WHAT YOU NEED TO DO: Please print exactly the lines from the one containing "قیمت کودک با تخت (هر نفر)" through the last line of the records, and only those. Leave out any pictures.

○ ○ ○ ○ ○

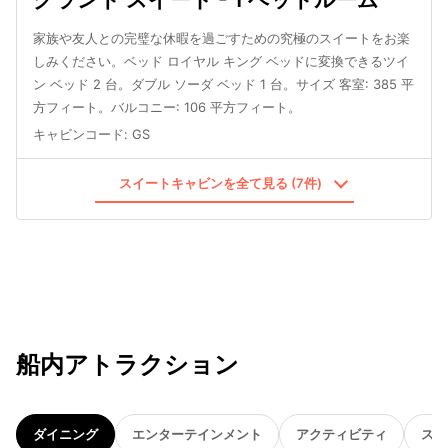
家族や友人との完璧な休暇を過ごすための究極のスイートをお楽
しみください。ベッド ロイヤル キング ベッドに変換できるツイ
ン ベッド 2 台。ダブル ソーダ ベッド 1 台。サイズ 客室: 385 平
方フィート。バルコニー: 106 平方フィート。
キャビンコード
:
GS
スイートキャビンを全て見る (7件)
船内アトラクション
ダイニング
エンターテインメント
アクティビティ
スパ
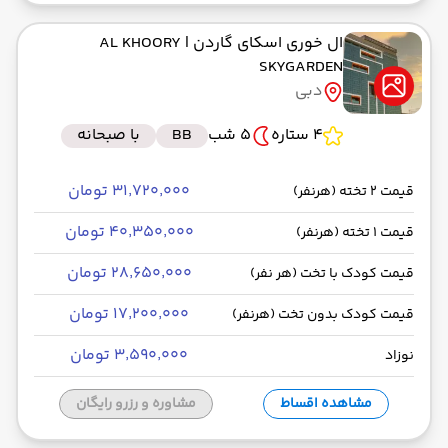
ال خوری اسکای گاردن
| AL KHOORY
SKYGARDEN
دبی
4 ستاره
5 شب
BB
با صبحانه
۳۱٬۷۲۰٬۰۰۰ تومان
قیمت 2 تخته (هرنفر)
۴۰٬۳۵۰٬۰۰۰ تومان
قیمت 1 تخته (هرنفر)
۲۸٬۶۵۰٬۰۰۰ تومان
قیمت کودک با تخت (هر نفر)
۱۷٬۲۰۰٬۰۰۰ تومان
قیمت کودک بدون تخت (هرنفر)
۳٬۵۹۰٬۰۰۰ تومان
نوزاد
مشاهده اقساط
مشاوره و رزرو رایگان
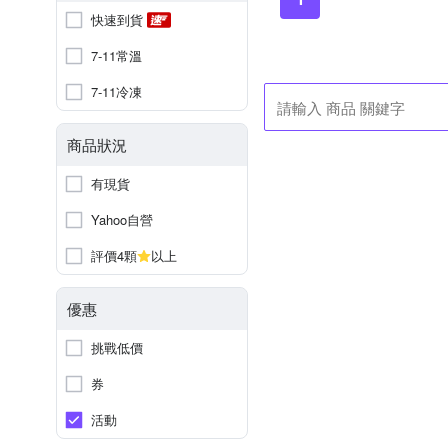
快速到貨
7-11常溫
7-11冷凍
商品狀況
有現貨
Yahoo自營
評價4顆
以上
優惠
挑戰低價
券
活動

○ ○ ○ ○ ○

REPLY TO THE EXERCISE:
قیمت کودک با تخت (هر نفر)
۱۷٬۲۰۰٬۰۰۰ تومان
قیمت کودک بدون تخت (هرنفر)
۳٬۵۹۰٬۰۰۰ تومان
نوزاد
مشاهده اقساط
مشاوره و رزرو رایگان
快速到貨
7-11常溫
7-11冷凍
商品狀況
有現貨
Yahoo自營
評價4顆
以上
優惠
挑戰低價
券
活動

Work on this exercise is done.